-- Directions --
Would you please give every entry again exactly, without the pictures?

-- Data shown --
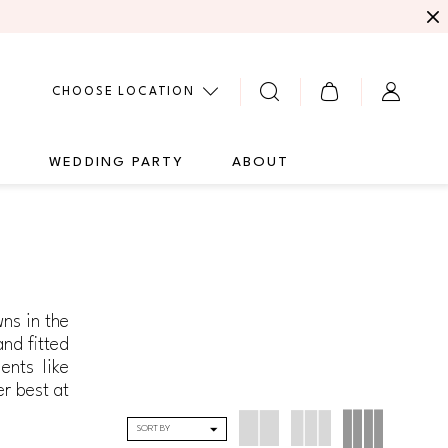
CHOOSE LOCATION
G
WEDDING PARTY
ABOUT
ns in the
and fitted
ents like
er best at
SORT BY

-- Task answer --
CHOOSE LOCATION
G
WEDDING PARTY
ABOUT
ns in the
and fitted
ents like
er best at
SORT BY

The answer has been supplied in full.